Posted on:1987-02-12Degree:Ph.DType:Dissertation
University:Duke UniversityCandidate:INGEBRETSEN, EDWARD JOSEPHFull Text:PDF
GTID:1475390017458607Subject:American literature
Abstract/Summary:
Robert Frost rarely attended any church, though biographers and critics establish his lifelong interest--even preoccupation--with questions of the spirit. In his own words, he "despised" religiosity, but considered himself a religious man. It is the purpose of this study to place the burden of clarifying Frost's intentions on his poetry. In what way does the poetry achieve, as he says, a "spiritual realization"? How is "the height of poetry" a spiritual activity?;Frost went to school to William James to confirm his belief that the most human act is also the most spiritual. One must have a belief and one must risk oneself strongly in belief.
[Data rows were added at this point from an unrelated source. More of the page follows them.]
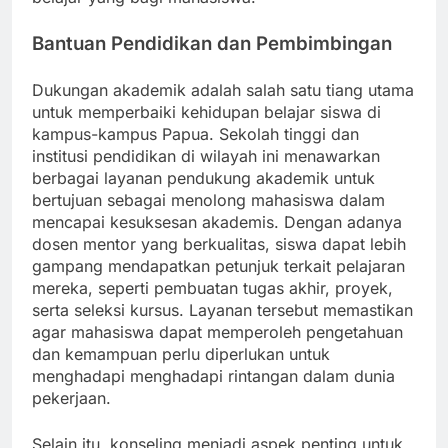
Bantuan Pendidikan dan Pembimbingan
Dukungan akademik adalah salah satu tiang utama
untuk memperbaiki kehidupan belajar siswa di
kampus-kampus Papua. Sekolah tinggi dan
institusi pendidikan di wilayah ini menawarkan
berbagai layanan pendukung akademik untuk
bertujuan sebagai menolong mahasiswa dalam
mencapai kesuksesan akademis. Dengan adanya
dosen mentor yang berkualitas, siswa dapat lebih
gampang mendapatkan petunjuk terkait pelajaran
mereka, seperti pembuatan tugas akhir, proyek,
serta seleksi kursus. Layanan tersebut memastikan
agar mahasiswa dapat memperoleh pengetahuan
dan kemampuan perlu diperlukan untuk
menghadapi menghadapi rintangan dalam dunia
pekerjaan.
Selain itu, konseling menjadi aspek penting untuk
Reading William James validated for him the necessity of having a "vital option." The recurrent images of contention and struggle, identity and lack of identity, being at home and being lost, all establish the parameters of Frost's "vital option"--attaining a satisfactory spiritual belief.;Like James, Frost often used orthodox religious language and iconography, adding to them overtones of personal meaning. Both believed that the spiritual work, whatever else it might mean, begins here, in this world. One fulfills human potential while struggling against the limits of time and place. Frost's poetry was a way of demonstrating that "stating the spirit" involved a firm commitment to human experience.;In this study I examine how Frost's contrasting images--innocence versus experience, being lost or being found, having a home or not having one--address his concern with the "ultimate"--the spiritual difference that human purpose, love, and intention makes in the universe.;The greatest attempt that has ever failed, Frost said, is the attempt to say spirit in terms of matter. In Frost's poetry one discerns broad patterns and images that recur, notably those concerned with identity and home. The poems "Into My Own" and "Kitty Hawk" span a career in which Frost repeatedly returns to images of domesticity in order to explore the ways a person "makes a home" in the universe. The "Trial by Existence" demands that a person risk his spirit in life; at the same time, human need mandates that a person take steps, in Frost's words, to "make snug" in the limitless. For Frost, these twin tensions--risking and making snug--describe the spiritual venture. "God wants us to contend," Frost said; a person must explore himself and the universe while making himself an identity--"a place apart"--in the world.